The production had its excellent moments, enough to keep my critical persona in his seat and wanting more. I'll mention two, because they illustrate that Miss Driscoll has the chops to make this compelling theater if she should choose to do so.
In the first, one of the women is dealing with an overworked social worker/bureaucrat (well done by Johnnie McQuarley, the only male in the cast.) As he gives her a bundle of papers that are supposed to have the information she needs to manage her reentry to the world after prison, the air around her becomes filled with pieces of paper that threaten to bury her in their drift and the dialogue becomes an exchange with the anarchic rhyming rhythm of Dr. Seuss. How much better is the sarcasm of such a sad comedy for the stage than being told, "It doesn't work."?
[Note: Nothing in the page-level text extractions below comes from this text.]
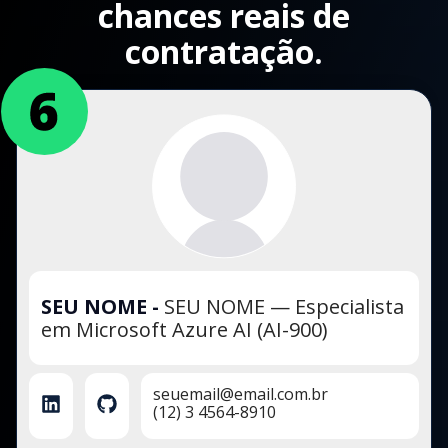
chances reais de
contratação.
SEU NOME
-
SEU NOME — Especialista
em Microsoft Azure AI (AI-900)
seuemail@email.com.br
(12) 3 4564-8910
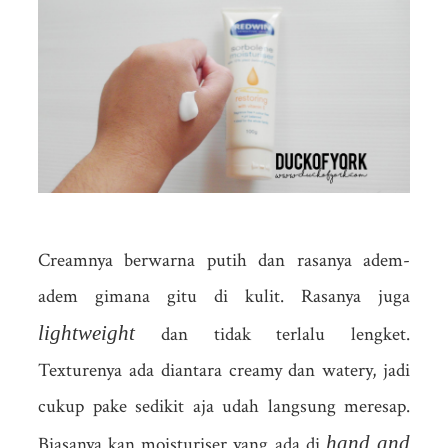
Creamnya berwarna putih dan rasanya adem-
adem gimana gitu di kulit. Rasanya juga
lightweight
dan tidak terlalu lengket.
Texturenya ada diantara creamy dan watery, jadi
cukup pake sedikit aja udah langsung meresap.
hand and
Biasanya kan moisturiser yang ada di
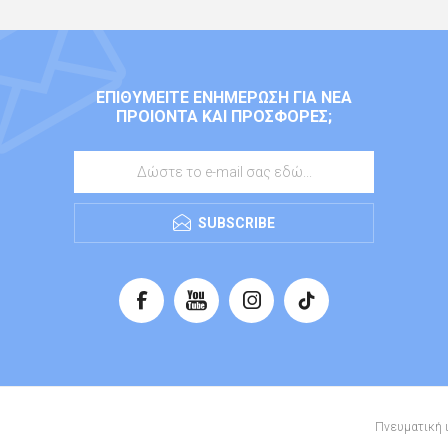
ΕΠΙΘΥΜΕΊΤΕ ΕΝΗΜΈΡΩΣΗ ΓΙΑ ΝΈΑ
ΠΡΟΙΌΝΤΑ ΚΑΙ ΠΡΟΣΦΟΡΈΣ;
SUBSCRIBE
Πνευματική ι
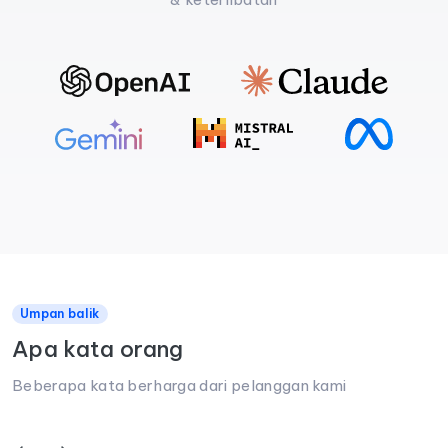
Umpan balik
Apa kata orang
Beberapa kata berharga dari pelanggan kami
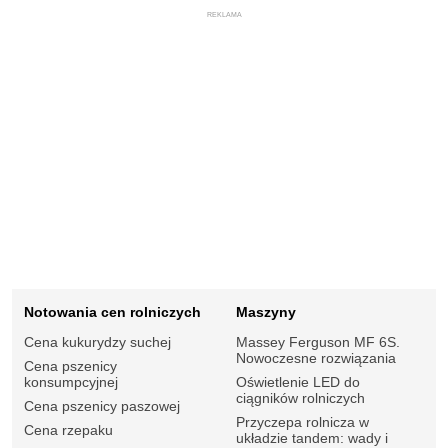
REKLAMA
Notowania cen rolniczych
Maszyny
Cena kukurydzy suchej
Massey Ferguson MF 6S.
Nowoczesne rozwiązania
Cena pszenicy
konsumpcyjnej
Oświetlenie LED do
ciągników rolniczych
Cena pszenicy paszowej
Przyczepa rolnicza w
Cena rzepaku
układzie tandem: wady i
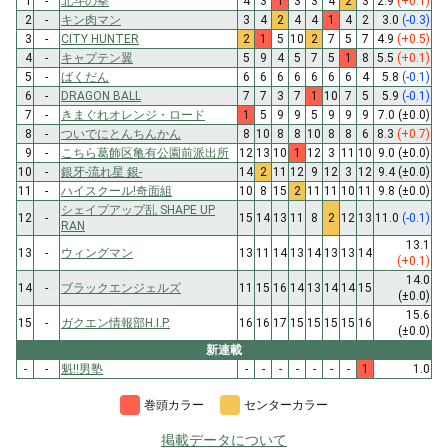
1
-
北斗の拳
4
3
1
3
3
4
2
3
2.9
(+0.1)
2
-
キン肉マン
3
4
2
4
4
1
4
2
3.0
(-0.3)
3
-
CITY HUNTER
2
1
5
10
2
7
5
7
4.9
(+0.5)
4
-
キャプテン翼
5
9
4
5
7
5
1
8
5.5
(+0.1)
5
-
ばくだん
6
6
6
6
6
6
6
4
5.8
(-0.1)
6
-
DRAGON BALL
7
7
3
7
1
10
7
5
5.9
(-0.1)
7
-
きまぐれオレンジ・ロード
1
5
9
9
5
9
9
9
7.0
(±0.0)
8
-
ついでにとんちんかん
8
10
8
8
10
8
8
6
8.3
(+0.7)
9
-
こちら葛飾区亀有公園前派出所
12
13
10
1
12
3
11
10
9.0
(±0.0)
10
-
銀牙-流れ星 銀-
14
2
11
12
9
12
3
12
9.4
(±0.0)
11
-
ハイスクール!奇面組
10
8
15
2
11
11
10
11
9.8
(±0.0)
シェイプアップ乱 SHAPE UP
12
-
15
14
13
11
8
2
12
13
11.0
(-0.1)
RAN
13.1
13
-
ウィングマン
13
11
14
13
14
13
13
14
(+0.1)
14.0
14
-
ブラックエンジェルズ
11
15
16
14
13
14
14
15
(±0.0)
15.6
15
-
ガクエン情報部H.I.P.
16
16
17
15
15
15
15
16
(±0.0)
新連載
-
-
魁!!男塾
-
-
-
-
-
-
-
1
1.0
巻頭カラー
センターカラー
掲載データについて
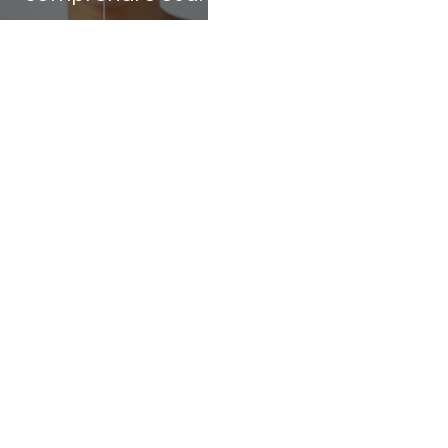
naturellement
In another scene Mabel narrates an episode when she was consecutively raped. While her cohort supports her, she starts her tale and, as the raping begins, she dissociates from her violations by reciting the Lord's Prayer. Each recitation represents a rape, the recitations becoming more rapid and muddled; are these sins or trespasses or transgressions or worse? And by whom are they to be forgiven? This is theater; action, words not as information, but as weapons.
Driscoll is dealing with powerful material here and she has an excellent cast, Liana Asim as Mabel; Shalaye Camillo, Theresa Chiasson, Alissa Cordeiro, Chris Everett and Ela Quezada as the cohort of prisoners/freed women; and Johnnie McQuarley as the social worker, other incidental males and Mabel’s son. They are able to lift this performance out of its mass of exposition so that, although it has a way to go to be a play, you can think of your ticket as a Kickstarter donation, and the evening’s entertainment your reward for supporting OWLL’s campaign.
*********Wendell Smith is a retired M.D. and a former reporter for the Boston Phoenix.